▶ PROBLEM TO WORK ON:
Search the records below for the word "name". Copy each line where it occurs.

───── DATA SHOWN ─────

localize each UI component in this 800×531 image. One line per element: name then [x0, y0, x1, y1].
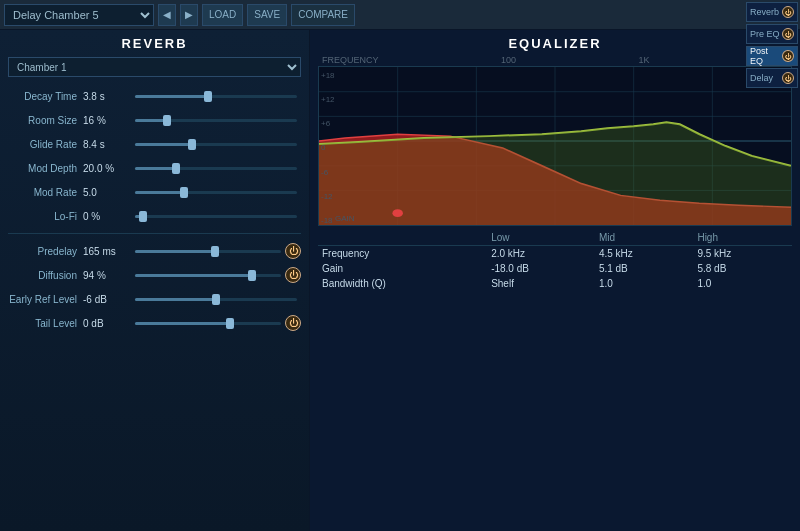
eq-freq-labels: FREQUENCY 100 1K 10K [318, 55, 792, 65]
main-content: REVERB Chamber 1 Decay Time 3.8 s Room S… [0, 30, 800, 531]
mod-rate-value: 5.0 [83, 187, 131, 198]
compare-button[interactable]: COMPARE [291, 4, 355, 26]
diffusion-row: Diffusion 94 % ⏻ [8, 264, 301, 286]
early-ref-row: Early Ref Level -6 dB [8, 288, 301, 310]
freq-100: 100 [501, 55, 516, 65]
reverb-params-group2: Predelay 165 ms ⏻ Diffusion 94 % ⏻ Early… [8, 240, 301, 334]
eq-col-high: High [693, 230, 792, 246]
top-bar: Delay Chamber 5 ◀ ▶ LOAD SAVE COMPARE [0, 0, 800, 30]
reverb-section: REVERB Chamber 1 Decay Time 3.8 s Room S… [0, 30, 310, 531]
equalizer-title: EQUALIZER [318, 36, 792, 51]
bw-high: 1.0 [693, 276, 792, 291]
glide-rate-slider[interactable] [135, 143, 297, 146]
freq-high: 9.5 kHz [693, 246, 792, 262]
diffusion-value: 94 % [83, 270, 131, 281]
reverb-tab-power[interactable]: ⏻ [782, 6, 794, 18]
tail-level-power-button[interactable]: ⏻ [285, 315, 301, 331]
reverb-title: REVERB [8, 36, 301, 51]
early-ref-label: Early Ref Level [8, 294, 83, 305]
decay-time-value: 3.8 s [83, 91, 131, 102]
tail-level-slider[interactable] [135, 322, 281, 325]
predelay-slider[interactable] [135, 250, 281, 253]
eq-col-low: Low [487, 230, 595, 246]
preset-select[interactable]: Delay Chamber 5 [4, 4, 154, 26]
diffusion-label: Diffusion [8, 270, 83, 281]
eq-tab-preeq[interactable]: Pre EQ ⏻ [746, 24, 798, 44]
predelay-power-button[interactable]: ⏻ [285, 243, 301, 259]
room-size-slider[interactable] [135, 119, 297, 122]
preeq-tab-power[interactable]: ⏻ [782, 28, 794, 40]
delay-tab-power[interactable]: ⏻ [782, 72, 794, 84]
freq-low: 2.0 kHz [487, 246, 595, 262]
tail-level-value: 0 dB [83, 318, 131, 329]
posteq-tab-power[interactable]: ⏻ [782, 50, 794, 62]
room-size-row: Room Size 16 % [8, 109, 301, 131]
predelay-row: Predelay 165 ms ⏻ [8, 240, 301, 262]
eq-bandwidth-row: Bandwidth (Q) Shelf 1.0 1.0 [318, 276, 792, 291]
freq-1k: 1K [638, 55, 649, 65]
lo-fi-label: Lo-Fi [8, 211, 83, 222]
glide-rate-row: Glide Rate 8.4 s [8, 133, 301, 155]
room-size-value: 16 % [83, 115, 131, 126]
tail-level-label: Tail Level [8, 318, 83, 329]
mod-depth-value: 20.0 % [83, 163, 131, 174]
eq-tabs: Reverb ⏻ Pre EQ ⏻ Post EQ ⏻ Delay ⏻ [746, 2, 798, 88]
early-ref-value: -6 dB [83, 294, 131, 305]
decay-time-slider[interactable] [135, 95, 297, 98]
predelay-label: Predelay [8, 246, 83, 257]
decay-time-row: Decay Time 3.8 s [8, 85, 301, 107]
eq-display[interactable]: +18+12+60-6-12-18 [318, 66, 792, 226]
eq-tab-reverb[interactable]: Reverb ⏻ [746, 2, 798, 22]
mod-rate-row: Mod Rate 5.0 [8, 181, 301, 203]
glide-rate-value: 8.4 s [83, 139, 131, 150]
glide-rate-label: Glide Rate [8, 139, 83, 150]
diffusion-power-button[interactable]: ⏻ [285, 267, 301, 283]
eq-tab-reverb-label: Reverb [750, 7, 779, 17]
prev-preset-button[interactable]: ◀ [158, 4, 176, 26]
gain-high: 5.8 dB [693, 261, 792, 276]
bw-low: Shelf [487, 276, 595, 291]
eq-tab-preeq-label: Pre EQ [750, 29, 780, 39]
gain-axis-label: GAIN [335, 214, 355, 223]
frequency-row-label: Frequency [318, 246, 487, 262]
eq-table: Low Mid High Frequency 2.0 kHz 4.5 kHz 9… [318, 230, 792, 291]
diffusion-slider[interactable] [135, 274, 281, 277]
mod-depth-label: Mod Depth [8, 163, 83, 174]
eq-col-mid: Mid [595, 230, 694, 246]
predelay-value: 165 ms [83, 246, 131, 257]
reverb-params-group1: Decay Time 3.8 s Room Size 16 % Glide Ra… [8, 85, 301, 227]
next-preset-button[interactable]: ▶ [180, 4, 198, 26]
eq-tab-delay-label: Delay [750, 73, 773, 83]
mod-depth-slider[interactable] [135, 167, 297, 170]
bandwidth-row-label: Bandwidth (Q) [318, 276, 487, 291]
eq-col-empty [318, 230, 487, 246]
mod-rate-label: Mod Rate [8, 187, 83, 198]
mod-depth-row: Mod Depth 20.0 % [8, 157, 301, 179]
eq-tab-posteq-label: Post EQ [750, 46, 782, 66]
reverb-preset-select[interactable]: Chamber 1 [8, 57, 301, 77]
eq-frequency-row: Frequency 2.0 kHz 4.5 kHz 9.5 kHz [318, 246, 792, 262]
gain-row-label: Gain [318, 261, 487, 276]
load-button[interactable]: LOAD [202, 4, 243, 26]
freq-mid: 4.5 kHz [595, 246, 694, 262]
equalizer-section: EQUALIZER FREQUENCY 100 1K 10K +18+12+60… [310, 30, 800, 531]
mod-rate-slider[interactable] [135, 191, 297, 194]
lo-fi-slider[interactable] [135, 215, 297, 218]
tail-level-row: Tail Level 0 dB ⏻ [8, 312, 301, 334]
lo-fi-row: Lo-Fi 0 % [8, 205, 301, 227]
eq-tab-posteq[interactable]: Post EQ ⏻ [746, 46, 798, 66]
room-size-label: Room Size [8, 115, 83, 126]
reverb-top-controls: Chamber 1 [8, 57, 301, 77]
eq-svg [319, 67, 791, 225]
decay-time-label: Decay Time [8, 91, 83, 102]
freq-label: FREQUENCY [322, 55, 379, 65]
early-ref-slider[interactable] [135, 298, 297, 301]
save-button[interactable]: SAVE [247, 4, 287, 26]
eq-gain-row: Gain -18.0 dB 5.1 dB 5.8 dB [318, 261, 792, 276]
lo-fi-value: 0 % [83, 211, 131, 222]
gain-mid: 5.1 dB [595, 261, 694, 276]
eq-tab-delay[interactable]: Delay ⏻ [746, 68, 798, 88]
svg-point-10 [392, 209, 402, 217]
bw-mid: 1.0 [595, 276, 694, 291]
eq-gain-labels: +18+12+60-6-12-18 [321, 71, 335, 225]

─────
───── DATA SHOWN ─────

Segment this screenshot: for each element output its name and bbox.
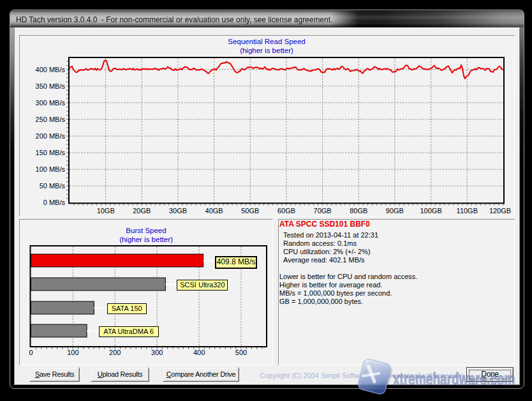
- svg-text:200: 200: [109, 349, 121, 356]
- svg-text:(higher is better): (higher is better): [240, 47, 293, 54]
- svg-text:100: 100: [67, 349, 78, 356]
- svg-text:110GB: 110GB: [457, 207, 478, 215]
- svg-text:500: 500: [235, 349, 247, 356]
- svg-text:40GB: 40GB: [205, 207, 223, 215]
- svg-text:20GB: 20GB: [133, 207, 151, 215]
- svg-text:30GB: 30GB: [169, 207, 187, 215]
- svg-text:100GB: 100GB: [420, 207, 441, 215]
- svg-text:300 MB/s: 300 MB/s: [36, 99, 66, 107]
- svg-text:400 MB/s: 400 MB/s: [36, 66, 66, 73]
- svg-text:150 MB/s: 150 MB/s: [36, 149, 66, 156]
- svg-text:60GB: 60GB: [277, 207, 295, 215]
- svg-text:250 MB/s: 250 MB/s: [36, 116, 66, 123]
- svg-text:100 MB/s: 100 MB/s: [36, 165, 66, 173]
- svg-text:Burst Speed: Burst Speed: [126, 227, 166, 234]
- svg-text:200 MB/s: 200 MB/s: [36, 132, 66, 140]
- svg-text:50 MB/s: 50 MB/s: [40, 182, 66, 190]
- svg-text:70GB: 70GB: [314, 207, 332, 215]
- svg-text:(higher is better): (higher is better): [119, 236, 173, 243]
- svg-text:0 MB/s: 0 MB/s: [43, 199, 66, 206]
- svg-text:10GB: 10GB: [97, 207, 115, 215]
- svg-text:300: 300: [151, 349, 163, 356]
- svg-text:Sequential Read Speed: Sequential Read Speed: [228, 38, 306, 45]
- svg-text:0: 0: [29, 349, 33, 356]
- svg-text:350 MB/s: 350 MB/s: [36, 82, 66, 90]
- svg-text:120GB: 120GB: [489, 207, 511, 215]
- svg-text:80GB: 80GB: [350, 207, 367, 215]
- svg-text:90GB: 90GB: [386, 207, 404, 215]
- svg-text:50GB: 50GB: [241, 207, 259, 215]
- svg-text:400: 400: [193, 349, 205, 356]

─────

▶ EXERCISE RESPONSE:
localize each UI component in this 800×531 image. One line per element: name then [x0, y0, x1, y1].
Segment this screenshot: for each element output its name and bbox.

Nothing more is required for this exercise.